Все стало понятно: 58-8, террор. Радеком мы его и окрестили. Настоящую фамилию я даже не запомнил — зато отлично помню его рассказ о первом допросе. По профессии он был слесарь-водопроводчик.
Привезли его ночью, и сразу в кабинет к следователям. Их там сидело трое. Один показал на портрет вождя и учителя, спросил:
— Кто это?
— Это товарищ Сталин.
— Тамбовский волк тебе товарищ. Рассказывай, чего против него замышлял?
— Да что вы, товарищи!..
— Твои товарищи в Брянском лесу бегают, хвостами машут. (Был и такой, менее затасканный вариант в их лексиконе). Ну, будешь рассказывать?
— Не знаю я ничего, това… граждане.
Второй следователь сказал коллеге:
— Да чего ты с ним мудохаешься? Дать ему пиздюлей — и все дела!

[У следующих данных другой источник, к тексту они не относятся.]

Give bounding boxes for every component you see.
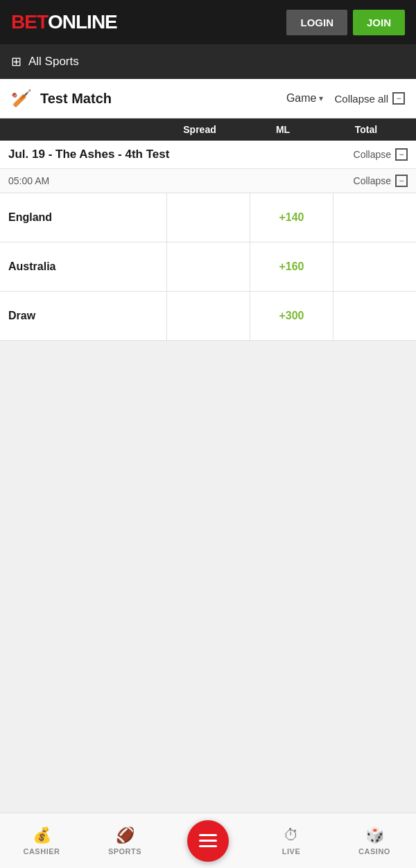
grid-icon: ⊞: [11, 54, 21, 69]
live-label: LIVE: [282, 847, 300, 856]
australia-total-cell[interactable]: [333, 242, 416, 291]
col-header-ml: ML: [241, 124, 324, 135]
section-title: Test Match: [40, 91, 112, 107]
chevron-down-icon: ▾: [319, 94, 323, 103]
header-buttons: LOGIN JOIN: [286, 10, 405, 35]
match-date-row: Jul. 19 - The Ashes - 4th Test Collapse …: [0, 141, 416, 169]
collapse-all-label: Collapse all: [334, 93, 388, 105]
nav-item-live[interactable]: ⏱ LIVE: [250, 826, 333, 856]
logo: BETONLINE: [11, 11, 117, 33]
casino-label: CASINO: [358, 847, 390, 856]
time-collapse-button[interactable]: Collapse −: [354, 175, 408, 187]
col-header-spread: Spread: [158, 124, 241, 135]
table-row: England +140: [0, 193, 416, 242]
nav-center: [166, 820, 250, 862]
match-title: Jul. 19 - The Ashes - 4th Test: [8, 148, 169, 161]
england-total-cell[interactable]: [333, 193, 416, 242]
time-collapse-icon: −: [395, 175, 408, 187]
team-name-australia: Australia: [0, 249, 166, 284]
england-spread-cell[interactable]: [166, 193, 250, 242]
table-row: Draw +300: [0, 292, 416, 341]
col-header-total: Total: [324, 124, 408, 135]
column-headers: Spread ML Total: [0, 118, 416, 141]
game-dropdown-label: Game: [286, 92, 317, 105]
section-header: 🏏 Test Match Game ▾ Collapse all −: [0, 79, 416, 118]
logo-bet: BET: [11, 11, 48, 33]
nav-item-cashier[interactable]: 💰 CASHIER: [0, 826, 83, 856]
all-sports-bar[interactable]: ⊞ All Sports: [0, 44, 416, 79]
logo-online: ONLINE: [48, 11, 117, 33]
time-row: 05:00 AM Collapse −: [0, 169, 416, 193]
menu-button[interactable]: [187, 820, 229, 862]
hamburger-line-1: [199, 834, 217, 836]
collapse-all-button[interactable]: Collapse all −: [334, 92, 405, 105]
section-header-right: Game ▾ Collapse all −: [286, 92, 405, 105]
draw-total-cell[interactable]: [333, 292, 416, 340]
live-icon: ⏱: [284, 826, 299, 844]
england-ml-cell[interactable]: +140: [250, 193, 333, 242]
nav-item-sports[interactable]: 🏈 SPORTS: [83, 826, 166, 856]
all-sports-label: All Sports: [28, 55, 79, 69]
sports-icon: 🏈: [116, 826, 135, 844]
draw-ml-value: +300: [279, 310, 304, 322]
col-header-empty: [8, 124, 158, 135]
australia-ml-cell[interactable]: +160: [250, 242, 333, 291]
header: BETONLINE LOGIN JOIN: [0, 0, 416, 44]
team-name-draw: Draw: [0, 299, 166, 333]
draw-spread-cell[interactable]: [166, 292, 250, 340]
australia-ml-value: +160: [279, 260, 304, 273]
table-row: Australia +160: [0, 242, 416, 292]
main-content: 🏏 Test Match Game ▾ Collapse all − Sprea…: [0, 79, 416, 341]
match-collapse-icon: −: [395, 148, 408, 161]
join-button[interactable]: JOIN: [353, 10, 405, 35]
nav-item-casino[interactable]: 🎲 CASINO: [333, 826, 416, 856]
cashier-label: CASHIER: [23, 847, 60, 856]
australia-spread-cell[interactable]: [166, 242, 250, 291]
draw-ml-cell[interactable]: +300: [250, 292, 333, 340]
bottom-nav: 💰 CASHIER 🏈 SPORTS ⏱ LIVE 🎲 CASINO: [0, 813, 416, 868]
match-collapse-button[interactable]: Collapse −: [354, 148, 408, 161]
section-header-left: 🏏 Test Match: [11, 89, 112, 108]
match-time: 05:00 AM: [8, 175, 49, 186]
match-collapse-label: Collapse: [354, 149, 391, 160]
collapse-all-icon: −: [392, 92, 405, 105]
team-name-england: England: [0, 200, 166, 235]
cashier-icon: 💰: [33, 826, 51, 844]
casino-icon: 🎲: [365, 826, 384, 844]
game-dropdown[interactable]: Game ▾: [286, 92, 324, 105]
time-collapse-label: Collapse: [354, 175, 391, 186]
england-ml-value: +140: [279, 211, 304, 224]
hamburger-line-3: [199, 845, 217, 847]
login-button[interactable]: LOGIN: [286, 10, 347, 35]
cricket-icon: 🏏: [11, 89, 32, 108]
hamburger-line-2: [199, 840, 217, 842]
sports-label: SPORTS: [108, 847, 141, 856]
nav-spacer: [0, 341, 416, 410]
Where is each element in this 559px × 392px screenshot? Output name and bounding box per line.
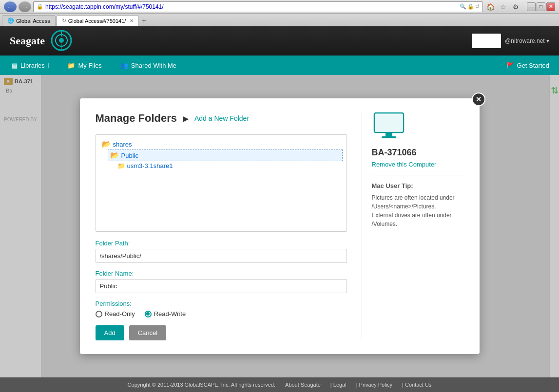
tree-label-usm3: usm3-3.1share1 (127, 162, 173, 169)
permissions-radio-group: Read-Only Read-Write (96, 310, 347, 317)
cancel-button[interactable]: Cancel (129, 325, 166, 340)
browser-window: ← → 🔒 https://seagate.tappin.com/my/stuf… (0, 0, 559, 392)
app-main: ■ BA-371 Ba POWERED BY ⇄ ✕ (0, 75, 559, 377)
seagate-logo-icon (51, 30, 72, 51)
maximize-button[interactable]: □ (537, 2, 545, 11)
close-icon: ✕ (476, 95, 482, 103)
app-header: Seagate @nitroware.net ▾ (0, 26, 559, 56)
browser-nav: ← → (4, 1, 31, 12)
nav-sharedwithme-label: Shared With Me (131, 62, 176, 69)
button-row: Add Cancel (96, 325, 347, 340)
folder-path-input[interactable]: /shares/Public/ (96, 249, 347, 263)
tip-text: Pictures are often located under /Users/… (372, 193, 464, 228)
manage-folders-modal: ✕ Manage Folders ▶ Add a New Folder (80, 98, 480, 354)
modal-close-button[interactable]: ✕ (472, 93, 485, 106)
app-container: Seagate @nitroware.net ▾ (0, 26, 559, 392)
browser-titlebar: ← → 🔒 https://seagate.tappin.com/my/stuf… (0, 0, 559, 14)
nav-getstarted-label: Get Started (517, 62, 549, 69)
nav-myfiles-label: My Files (78, 62, 101, 69)
brand-name: Seagate (10, 35, 45, 47)
tree-label-shares: shares (113, 141, 132, 148)
permissions-label: Permissions: (96, 300, 347, 307)
folder-name-input[interactable]: Public (96, 279, 347, 293)
radio-readonly-label: Read-Only (105, 310, 135, 317)
modal-left-panel: Manage Folders ▶ Add a New Folder 📂 shar… (96, 112, 347, 340)
computer-name: BA-371066 (372, 148, 417, 158)
tree-label-public: Public (121, 152, 138, 159)
nav-sharedwithme[interactable]: 👥 Shared With Me (118, 62, 178, 69)
tab-favicon-2: ↻ (62, 18, 66, 24)
myfiles-icon: 📁 (67, 62, 75, 69)
modal-backdrop: ✕ Manage Folders ▶ Add a New Folder (0, 75, 559, 377)
radio-readwrite-circle (145, 311, 152, 317)
add-new-folder-link[interactable]: Add a New Folder (194, 114, 249, 122)
getstarted-icon: 🚩 (506, 62, 514, 69)
folder-closed-icon: 📁 (117, 162, 125, 169)
back-button[interactable]: ← (4, 1, 17, 12)
forward-button[interactable]: → (19, 1, 31, 12)
title-arrow: ▶ (183, 114, 189, 123)
header-user: @nitroware.net ▾ (472, 34, 549, 48)
nav-libraries[interactable]: ▤ Libraries | (10, 62, 51, 69)
tab-close-icon[interactable]: ✕ (130, 18, 134, 23)
footer-legal[interactable]: | Legal (330, 382, 347, 388)
add-button[interactable]: Add (96, 325, 124, 340)
footer-copyright: Copyright © 2011-2013 GlobalSCAPE, Inc. … (128, 382, 275, 388)
tools-icon[interactable]: ⚙ (510, 1, 521, 12)
nav-getstarted[interactable]: 🚩 Get Started (506, 62, 549, 69)
modal-title: Manage Folders (96, 112, 177, 125)
tab-global-access-750141[interactable]: ↻ Global Access#/750141/ ✕ (57, 15, 139, 26)
new-tab-button[interactable]: + (139, 16, 149, 26)
computer-icon (372, 112, 406, 143)
tree-item-public[interactable]: 📂 Public (108, 149, 343, 161)
folder-open-icon: 📂 (102, 140, 111, 149)
footer-about[interactable]: About Seagate (285, 382, 321, 388)
svg-rect-7 (386, 132, 392, 136)
tip-title: Mac User Tip: (372, 182, 413, 189)
footer-contact[interactable]: | Contact Us (402, 382, 431, 388)
star-icon[interactable]: ☆ (498, 1, 508, 12)
libraries-icon: ▤ (12, 62, 18, 69)
user-avatar (472, 34, 501, 48)
tree-item-usm3[interactable]: 📁 usm3-3.1share1 (116, 161, 343, 170)
tree-item-shares[interactable]: 📂 shares (100, 139, 343, 149)
footer-privacy[interactable]: | Privacy Policy (356, 382, 392, 388)
close-button[interactable]: ✕ (546, 2, 555, 11)
app-footer: Copyright © 2011-2013 GlobalSCAPE, Inc. … (0, 377, 559, 392)
permissions-row: Permissions: Read-Only Read-Write (96, 300, 347, 317)
seagate-logo: Seagate (10, 30, 72, 53)
radio-readwrite[interactable]: Read-Write (145, 310, 186, 317)
folder-open-icon-2: 📂 (110, 151, 119, 160)
tab-label-1: Global Access (16, 18, 50, 24)
home-icon[interactable]: 🏠 (485, 1, 496, 12)
divider (372, 175, 464, 175)
folder-name-label: Folder Name: (96, 270, 347, 277)
tab-global-access[interactable]: 🌐 Global Access (2, 15, 56, 26)
modal-title-row: Manage Folders ▶ Add a New Folder (96, 112, 347, 125)
tab-favicon-1: 🌐 (7, 18, 14, 24)
address-bar[interactable]: 🔒 https://seagate.tappin.com/my/stuff/#/… (33, 1, 483, 12)
nav-libraries-label: Libraries (20, 62, 45, 69)
radio-readwrite-label: Read-Write (154, 310, 186, 317)
folder-path-label: Folder Path: (96, 240, 347, 247)
user-email[interactable]: @nitroware.net ▾ (505, 37, 549, 44)
svg-rect-6 (376, 114, 402, 131)
monitor-svg (372, 112, 406, 141)
radio-readonly[interactable]: Read-Only (96, 310, 135, 317)
folder-tree[interactable]: 📂 shares 📂 Public 📁 usm3-3.1share1 (96, 134, 347, 232)
app-nav: ▤ Libraries | 📁 My Files 👥 Shared With M… (0, 56, 559, 75)
minimize-button[interactable]: — (527, 2, 536, 11)
sharedwithme-icon: 👥 (120, 62, 128, 69)
browser-tabs: 🌐 Global Access ↻ Global Access#/750141/… (0, 14, 559, 26)
remove-computer-link[interactable]: Remove this Computer (372, 161, 437, 168)
radio-readonly-circle (96, 311, 102, 317)
svg-rect-8 (382, 136, 396, 138)
nav-myfiles[interactable]: 📁 My Files (65, 62, 103, 69)
modal-right-panel: BA-371066 Remove this Computer Mac User … (362, 112, 464, 340)
svg-point-2 (59, 38, 64, 43)
url-input[interactable]: https://seagate.tappin.com/my/stuff/#/75… (45, 3, 460, 10)
browser-toolbar-icons: 🏠 ☆ ⚙ (485, 1, 521, 12)
tab-label-2: Global Access#/750141/ (68, 18, 126, 24)
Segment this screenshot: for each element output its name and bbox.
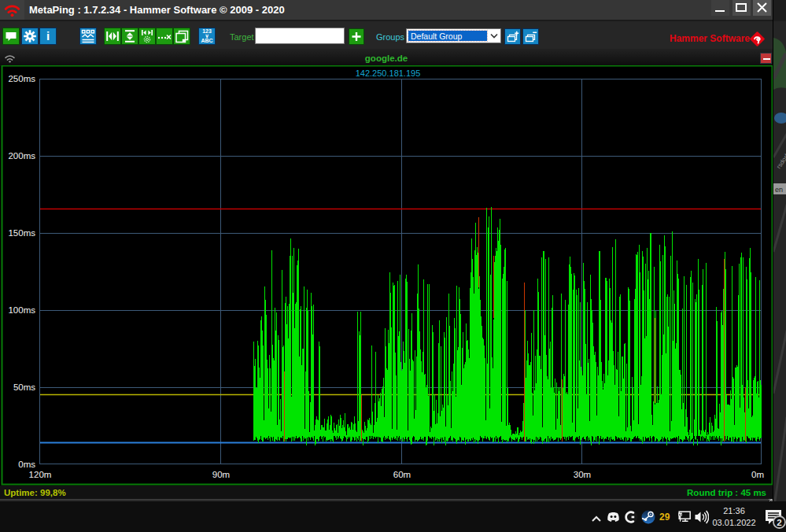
svg-text:142.250.181.195: 142.250.181.195 [356,68,421,78]
svg-text:2: 2 [777,518,781,527]
svg-text:120m: 120m [29,470,52,479]
svg-text:50ms: 50ms [13,382,35,392]
svg-text:30m: 30m [574,470,591,479]
svg-text:0m: 0m [751,470,764,479]
svg-text:250ms: 250ms [8,74,35,83]
svg-text:en: en [775,186,783,194]
svg-text:100ms: 100ms [8,305,35,315]
svg-text:60m: 60m [393,470,411,479]
svg-text:0ms: 0ms [18,460,35,469]
svg-text:200ms: 200ms [8,151,35,161]
svg-text:90m: 90m [212,470,230,479]
svg-text:150ms: 150ms [8,228,35,238]
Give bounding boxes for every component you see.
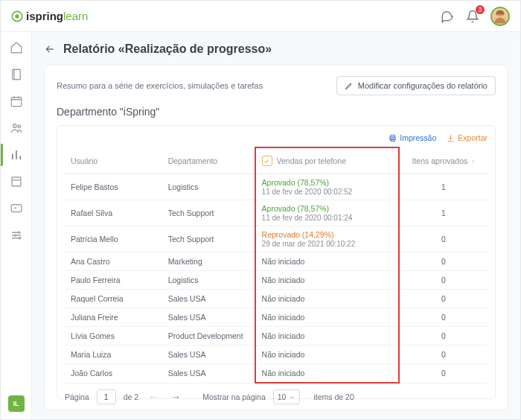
cell-user: Rafael Silva [65,200,162,226]
edit-report-label: Modificar configurações do relatório [358,81,488,90]
body: IL Relatório «Realização de progresso» R… [1,32,520,419]
table-actions: Impressão Exportar [65,133,488,142]
cell-user: João Carlos [65,364,162,384]
print-icon [389,134,397,142]
table-container: Impressão Exportar Usuário Departame [57,125,496,399]
home-icon[interactable] [8,39,25,56]
status-text: Não iniciado [262,313,305,322]
table-row[interactable]: João CarlosSales USANão iniciado0 [65,364,488,384]
svg-point-1 [15,14,19,18]
cell-approved: 1 [399,174,488,200]
users-icon[interactable] [8,120,25,136]
sidebar: IL [1,32,32,419]
table-row[interactable]: Felipe BastosLogisticsAprovado (78,57%)1… [65,174,488,200]
cell-user: Maria Luiza [65,346,162,364]
cell-phone: Não iniciado [255,290,399,308]
show-label: Mostrar na página [202,392,266,401]
sort-up-icon: ↑ [471,157,475,165]
export-link[interactable]: Exportar [447,133,488,142]
svg-point-6 [17,125,20,128]
avatar[interactable] [490,7,510,26]
status-text: Não iniciado [262,276,305,284]
export-label: Exportar [458,133,488,142]
cell-user: Juliana Freire [65,308,162,327]
page-size-select[interactable]: 10 [273,389,301,404]
table-row[interactable]: Rafael SilvaTech SupportAprovado (78,57%… [65,200,488,226]
edit-report-button[interactable]: Modificar configurações do relatório [336,76,496,95]
cell-user: Raquel Correia [65,290,162,308]
cell-approved: 0 [399,271,488,290]
pagination: Página de 2 ← → Mostrar na página 10 ite… [65,389,488,404]
main: Relatório «Realização de progresso» Resu… [32,32,520,419]
status-text: Não iniciado [262,257,305,266]
cell-approved: 0 [399,364,488,384]
prev-page-icon: ← [146,391,161,403]
back-icon[interactable] [44,43,56,55]
status-date: 29 de mar de 2021 00:10:22 [262,240,392,248]
cell-dept: Tech Support [162,200,255,226]
chat-icon[interactable] [440,9,455,24]
report-card: Resumo para a série de exercícios, simul… [44,65,508,410]
next-page-icon[interactable]: → [168,391,183,403]
pencil-icon [345,81,354,90]
topbar: ispring learn 3 [1,1,520,32]
status-text: Reprovado (14,29%) [262,230,334,239]
table-row[interactable]: Paulo FerreiraLogisticsNão iniciado0 [65,271,488,290]
cell-user: Lívia Gomes [65,327,162,346]
col-approved-header[interactable]: Itens aprovados ↑ [399,147,488,174]
cell-phone: Reprovado (14,29%)29 de mar de 2021 00:1… [255,226,399,252]
table-row[interactable]: Juliana FreireSales USANão iniciado0 [65,308,488,327]
progress-table: Usuário Departamento Vendas por telefone [65,147,488,384]
cell-user: Felipe Bastos [65,174,162,200]
cell-phone: Não iniciado [255,327,399,346]
product-logo[interactable]: ispring learn [11,10,88,22]
cell-approved: 0 [399,290,488,308]
workspace-badge[interactable]: IL [8,395,25,412]
message-icon[interactable] [8,200,25,217]
logo-text-suffix: learn [63,10,88,22]
page-input[interactable] [97,389,116,404]
summary-text: Resumo para a série de exercícios, simul… [57,81,263,90]
department-title: Departmento "iSpring" [57,106,496,118]
logo-text-main: ispring [26,10,63,22]
table-row[interactable]: Maria LuizaSales USANão iniciado0 [65,346,488,364]
col-dept-header[interactable]: Departamento [162,147,255,174]
table-row[interactable]: Raquel CorreiaSales USANão iniciado0 [65,290,488,308]
bell-icon[interactable]: 3 [465,9,480,24]
cell-dept: Sales USA [162,290,255,308]
cell-approved: 0 [399,346,488,364]
book-icon[interactable] [8,66,25,83]
calendar-icon[interactable] [8,93,25,109]
col-approved-label: Itens aprovados [412,156,468,165]
cell-approved: 1 [399,200,488,226]
col-user-header[interactable]: Usuário [65,147,162,174]
status-text: Não iniciado [262,350,305,359]
cell-dept: Product Development [162,327,255,346]
archive-icon[interactable] [8,174,25,190]
col-phone-label: Vendas por telefone [277,156,346,165]
items-label: items de 20 [313,392,354,401]
cell-phone: Não iniciado [255,252,399,271]
cell-phone: Aprovado (78,57%)11 de fev de 2020 00:01… [255,200,399,226]
card-top: Resumo para a série de exercícios, simul… [57,76,496,95]
cell-dept: Tech Support [162,226,255,252]
status-text: Aprovado (78,57%) [262,178,329,187]
page-label: Página [65,392,89,401]
cell-user: Ana Castro [65,252,162,271]
status-date: 11 de fev de 2020 00:01:24 [262,214,392,222]
print-link[interactable]: Impressão [389,133,436,142]
col-phone-header[interactable]: Vendas por telefone [255,147,399,174]
export-icon [447,134,455,142]
cell-phone: Não iniciado [255,271,399,290]
topbar-right: 3 [440,7,510,26]
cell-dept: Sales USA [162,308,255,327]
cell-user: Patrícia Mello [65,226,162,252]
table-row[interactable]: Patrícia MelloTech SupportReprovado (14,… [65,226,488,252]
table-row[interactable]: Ana CastroMarketingNão iniciado0 [65,252,488,271]
status-text: Não iniciado [262,294,305,303]
settings-icon[interactable] [8,227,25,244]
reports-icon[interactable] [8,147,25,163]
notif-badge: 3 [476,5,485,14]
table-row[interactable]: Lívia GomesProduct DevelopmentNão inicia… [65,327,488,346]
cell-phone: Não iniciado [255,308,399,327]
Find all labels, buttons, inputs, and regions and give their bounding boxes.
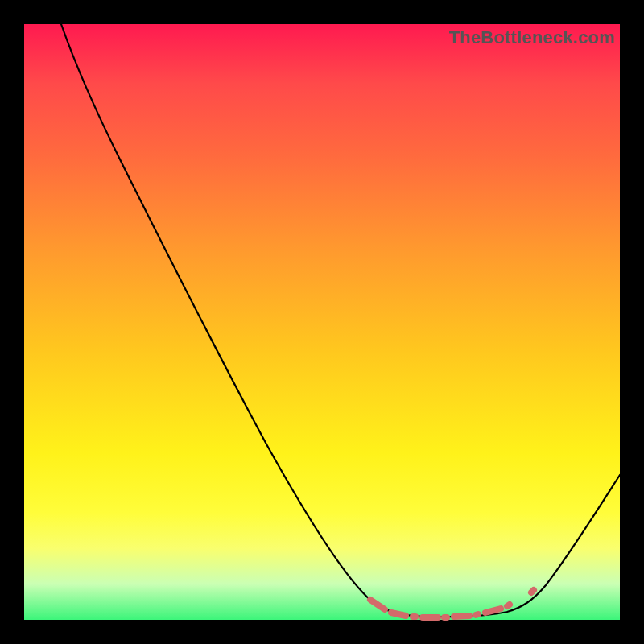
optimal-range-marker xyxy=(370,590,534,617)
outer-frame: TheBottleneck.com xyxy=(0,0,644,644)
bottleneck-curve xyxy=(61,24,620,617)
chart-svg xyxy=(24,24,620,620)
gradient-plot-area: TheBottleneck.com xyxy=(24,24,620,620)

Они опрокинули стул, перегнули через него своего клиента и стали охаживать по спине резиновой дубинкой. Дальше — его словами:
«Кончили лупить, спрашивают: ну, будешь говорить? Я им:
— Граждане, может, я чего забыл? Так вы подскажите, я вспомню!
— Хорошо, — говорят. — Степанова знаешь?
А Степанов — это товарищ мой, он в попы готовится, а пока что поет в хоре Пятницкого.
— Да, — говорю, — Степанова я знаю. Это товарищ мой.
— Вот и рассказывай, про чего с ним на первое мая разговаривали.
Тут я и правда вспомнил. Выпивали мы, и Степанов меня спросил: что такое СэСэСэР знаешь? Знаю, говорю. Союз Советских Социалистических Республик. А он смеется: вот и не так! СССР — это значит: Смерть Сталина Спасет Россию… Рассказал я им это, они такие радые стали:
— Ну вот! Давно бы так.
Я говорю:
— А вы бы сразу сказали, граждане. Драться-то зачем?
Они спрашивают:
— Жрать хочешь?
— Покушать не мешало бы.
Принесли мне каши в котелке — масла налито на палец! — и хлеба дали. Кашу я низанул, а про хлеб говорю:
— Можно с собой взять?
— Возьми, возьми.
Дали подписать бумажку — про восьмую статью — и отпустили».
Это было простое дело, вряд ли следствие длилось долго: вскоре Радека от нас забрали, дали на бедность, думаю, лет восемь и отправили жопой клюкву давить.
А вот Вельяминов сидел под следствием долго — и не в первый раз, если мне не изменяет память. Это был в высшей степени достойный человек, выдержанный, терпеливый. Ему приходилось туго: не от кого было ждать передачи, и он уже доходил. Замечено: на тюремной пайке без передач можно было благополучно просуществовать месяца два-три. Дальше начинались дистрофия, пеллагра, голодные психозы.
У Вельяминова уже не было ягодиц, кожа шелушилась и отставала белыми клочьями — но с психикой все было в порядке. Те, кто получал передачи, не то, чтобы делились с сокамерниками, но обязательно угощали каждого — чем-нибудь… Вельяминов отказывался от угощения, а если давал уговорить себя, сдержанно благодарил и принимался есть — неторопливо, даже изящно.